Rangsey marqua une pause et observa un instant son interlocuteur. Qui ne bougea pas un cil malgré la mauvaise nouvelle, figé comme une statue de marbre. Ils étaient dans un grand hangar, bondé de caisses et de marchandises et seulement éclairé par une petite lanterne posée à même le sol. Les autres membres du groupe étaient dehors, surveillant les alentours, tandis que quelques uns d’entre eux parcouraient les rues pour retrouver la visiteuse. Le grand brun soupira et passa une main sur son visage basané. D’accord. Il présumait qu’il n’avait pas le choix…
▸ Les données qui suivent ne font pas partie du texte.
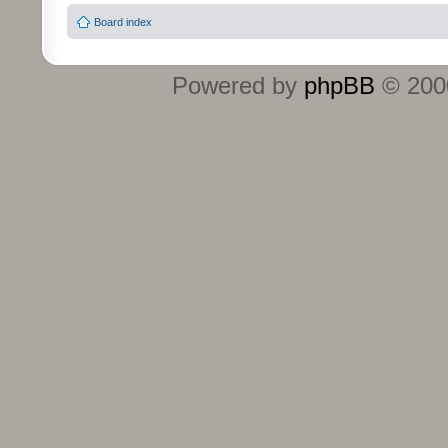
Board index
Powered by
phpBB
© 2000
« Puisque tu insistes… Je vais donc passer pour un incompétent dans la joie et la bonne humeur ! Que suis-je censé faire, ô grand chef aimé et vénéré ? Une réponse concrète si ce n’est pas trop te demander...

- Attendre.

- Ah… »

Attendre. Bien sûr, attendre. Franchement… A quoi cela servait de croiser les bras en espérant que les bonnes choses allaient arriver ? Rangsey n’était pas fan de l’attentisme, contrairement à l’homme qui lui faisait face, Kisho Shimizu. Le chef de Ketsueki II était beaucoup trop placide, une force tranquille qui, a force de rester au repos, risquait simplement de se rouiller. Une fois encore, ils n’étaient pas d’accord sur la marche à suivre… Et une fois encore, Rangsey allait devoir se plier à une volonté qui n’était pas la sienne. Enfin, les lieutenants étaient censés montrer l’exemple après tout.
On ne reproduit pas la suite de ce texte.